+++ DATASET EXCERPTS

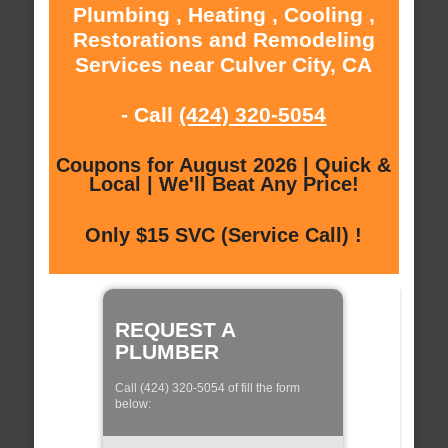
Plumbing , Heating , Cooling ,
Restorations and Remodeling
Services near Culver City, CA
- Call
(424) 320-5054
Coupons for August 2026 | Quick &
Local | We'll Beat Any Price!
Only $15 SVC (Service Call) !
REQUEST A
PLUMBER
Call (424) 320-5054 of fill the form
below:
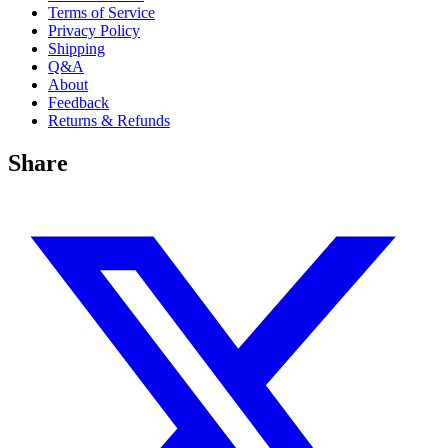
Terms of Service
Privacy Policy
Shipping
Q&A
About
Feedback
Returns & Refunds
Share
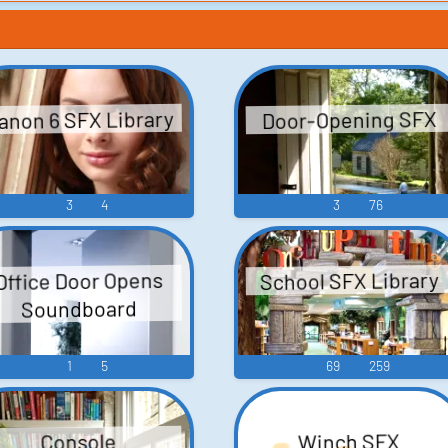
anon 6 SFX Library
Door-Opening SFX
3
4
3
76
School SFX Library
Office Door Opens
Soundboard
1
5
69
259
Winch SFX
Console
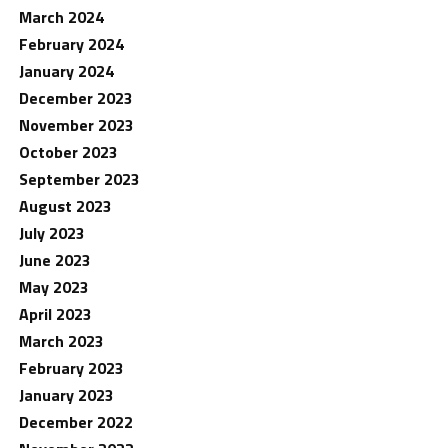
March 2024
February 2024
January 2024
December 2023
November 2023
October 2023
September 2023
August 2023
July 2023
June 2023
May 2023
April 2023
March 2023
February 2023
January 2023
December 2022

++++++

WHAT THIS TASK INVOLVES: Copy out, exactly and without pictures, each line from the one containing "anon 6 SFX Library" through the final line of the entries, both ends included.

RESULT OF THE EXERCISE:
anon 6 SFX Library
Door-Opening SFX
3
4
3
76
School SFX Library
Office Door Opens
Soundboard
1
5
69
259
Winch SFX
Console
March 2024
February 2024
January 2024
December 2023
November 2023
October 2023
September 2023
August 2023
July 2023
June 2023
May 2023
April 2023
March 2023
February 2023
January 2023
December 2022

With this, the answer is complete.